Fleming instructs Earp to work the horse in clock-wise circles. He is looking for the point when Cheyene settles down and executes the spinning gaits in a relaxed manner. On the third round of spinning in circles, Cheyene appears to reach a symmetrical gait, and Fleming is pleased. The horse is now breathing hard and breaking a sweat. The direction is then reversed, and afterwards the horse cools down a bit. "He's got some spunk today," Earp says, leaning over to tell Fleming.

Returning to barrel training after a short absence, Fleming lives in Fort Worth and plans to get back into competition himself. Rodeos are big business, he says, as some prizes for top winners in the straight rodeo circuit eclipse $1 million. Most of that money will be needed to maintain a high caliber barrel racing horse, he says, since most can cost between $25,000 and $100,000, not including vet care. "Barrel racing is an art form," Fleming says. "If you don't specialize, you won't win."

Earp gets set for barrel training. Fleming posts three blue barrels in the center of the arena and plants them like points of an equilateral triangle. He wants the horse to execute several practice runs to see what is remembered from previous training. As Cheyene bolts out of the far end of the arena and races to the first barrel, Fleming is not pleased by the way the horse swings its rear in anticipation of negotiating the turns around the barrel. He then instructs Earp to loosen the right rein just a bit. That helps, but Cheyene gets excited by the practice and seems to swing even more.

Fleming then instructs Earp to slow Cheyene down just as he approaches each barrel. He pays special attention to the position of the horse's nose as it circles the barrel. After several practice runs, Cheyene completes a tight set in the manner Fleming wants. Fleming tells Earp to stop at that point so the training really "sinks in."

Several nights a week, Earp returns to the arena to practice after weekly dance lessons. He does so at that time because he works during the day. On one occasion, he chased away the neighborhood skunk, which he found twaddling away in the middle of the dark arena.

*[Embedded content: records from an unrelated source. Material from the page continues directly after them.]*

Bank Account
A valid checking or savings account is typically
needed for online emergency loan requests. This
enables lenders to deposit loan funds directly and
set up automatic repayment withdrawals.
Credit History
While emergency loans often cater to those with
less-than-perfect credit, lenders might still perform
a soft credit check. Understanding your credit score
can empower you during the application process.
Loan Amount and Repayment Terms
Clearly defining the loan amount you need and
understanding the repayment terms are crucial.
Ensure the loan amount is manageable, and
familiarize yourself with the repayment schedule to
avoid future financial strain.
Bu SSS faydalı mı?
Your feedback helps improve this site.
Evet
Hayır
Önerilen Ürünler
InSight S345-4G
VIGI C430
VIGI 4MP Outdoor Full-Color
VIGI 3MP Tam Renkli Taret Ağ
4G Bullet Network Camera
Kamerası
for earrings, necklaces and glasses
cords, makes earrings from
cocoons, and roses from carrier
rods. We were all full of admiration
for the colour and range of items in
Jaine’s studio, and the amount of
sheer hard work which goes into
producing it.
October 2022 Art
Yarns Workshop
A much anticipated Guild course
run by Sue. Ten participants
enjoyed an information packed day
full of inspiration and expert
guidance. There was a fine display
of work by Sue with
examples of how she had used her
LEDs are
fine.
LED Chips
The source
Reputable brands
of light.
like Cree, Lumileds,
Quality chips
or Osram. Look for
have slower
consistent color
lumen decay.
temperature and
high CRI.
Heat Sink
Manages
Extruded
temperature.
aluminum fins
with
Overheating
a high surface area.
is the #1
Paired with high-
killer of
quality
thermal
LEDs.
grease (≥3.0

After the training, it's wash time for Cheyene. The horse is unsaddled and soaked with water, then shampooed and conditioned. Fleming helps with the wash down, but he has other concerns: he is eyeing a horse put up for sale by Earp's neighbor. He thinks he has a friend who may buy it. Failing to find the neighbor, Fleming wonders aloud if the seller is inside a trailer next to the house "snaking on Little Debbie's." Fleming leaves to fmd out. Earp then jokes: "Two things get Destry going: men and horses."

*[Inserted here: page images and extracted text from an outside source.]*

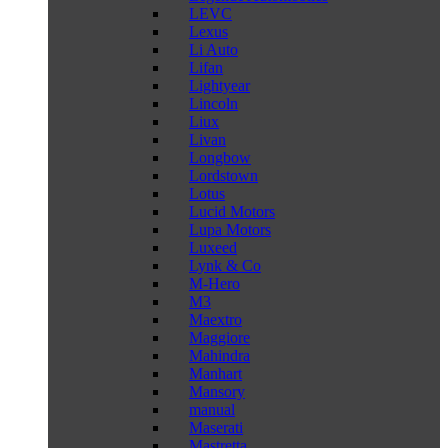
LEVC
Lexus
Li Auto
Lifan
Lightyear
Lincoln
Liux
Livan
Longbow
Lordstown
Lotus
Lucid Motors
Lupa Motors
Luxeed
Lynk & Co
M-Hero
M3
Maextro
Maggiore
Mahindra
Manhart
Mansory
manual
Maserati
Mastretta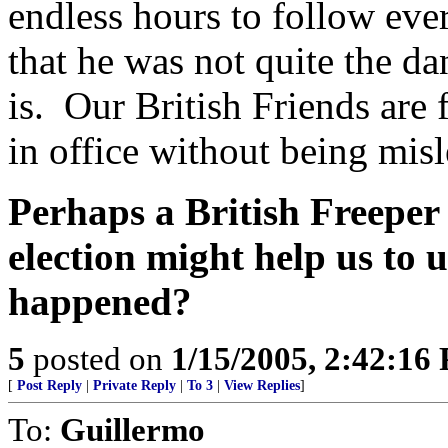
endless hours to follow ever
that he was not quite the da
is. Our British Friends are 
in office without being misl
Perhaps a British Freeper
election might help us to
happened?
5
posted on
1/15/2005, 2:42:16
[
Post Reply
|
Private Reply
|
To 3
|
View Replies
]
To:
Guillermo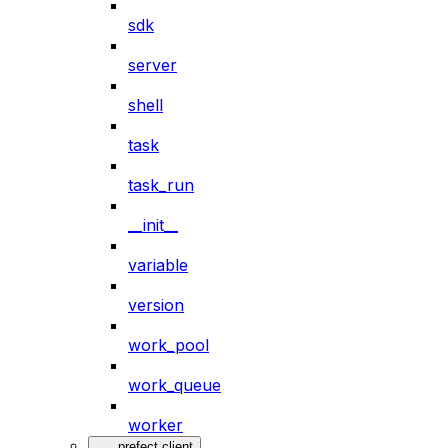
sdk
server
shell
task
task_run
__init__
variable
version
work_pool
work_queue
worker
prefect.client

Earp says that dancing and horse riding have at least one thing in common: a rhythm. "You feel it when you're dancing, when two people become one," he says. "It's like a dance, too, when you're riding and you and your horse are one."

Whether he wins in Austin or not, Earp has two other wishes: he would like his mother to recite the prayer for the opening ceremonies of the gay rodeo; and he would also like her to attend his dance competition. But the latter may be hampered by his parent's unfavorable impression of nightclubs, Earp says, fed in part by their conservative leanings in the church. Earp hopes that his family will be able to convince his parents that attending the competition doesn't mean they have to approve of other people's lifestyles. Even so, since Riley's death, Earp says his parents and his family have "come a long way" on other issues.

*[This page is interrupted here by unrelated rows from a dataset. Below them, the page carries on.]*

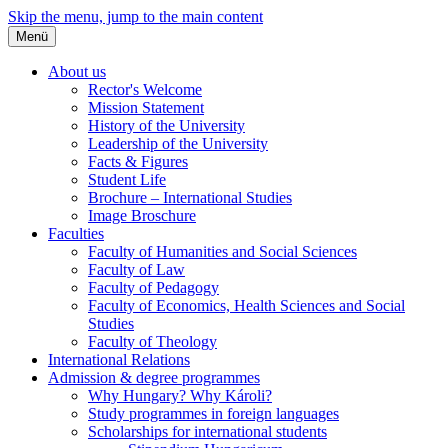
Skip the menu, jump to the main content
Menü
About us
Rector's Welcome
Mission Statement
History of the University
Leadership of the University
Facts & Figures
Student Life
Brochure – International Studies
Image Broschure
Faculties
Faculty of Humanities and Social Sciences
Faculty of Law
Faculty of Pedagogy
Faculty of Economics, Health Sciences and Social
Studies
Faculty of Theology
International Relations
Admission & degree programmes
Why Hungary? Why Károli?
Study programmes in foreign languages
Scholarships for international students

As the sun sets, Earp lights a barbecue pit and goes into his kitchen to tenderize steaks and chicken breasts in preparation for several guests arriving later for dinner. Green beans and kernel com simmer on the stove, and a loaf of garlic bread warms in the oven below. A Boston Creme pie awaits its sacrifice. As Earp walks outside into the chilly air, he lays the steaks and chicken breasts inside the pit. The charcoal crackles in anticipation of a good reward for a hard day's work, just one in the life of this gay Dallas cowboy. And the geese, finally, are quiet.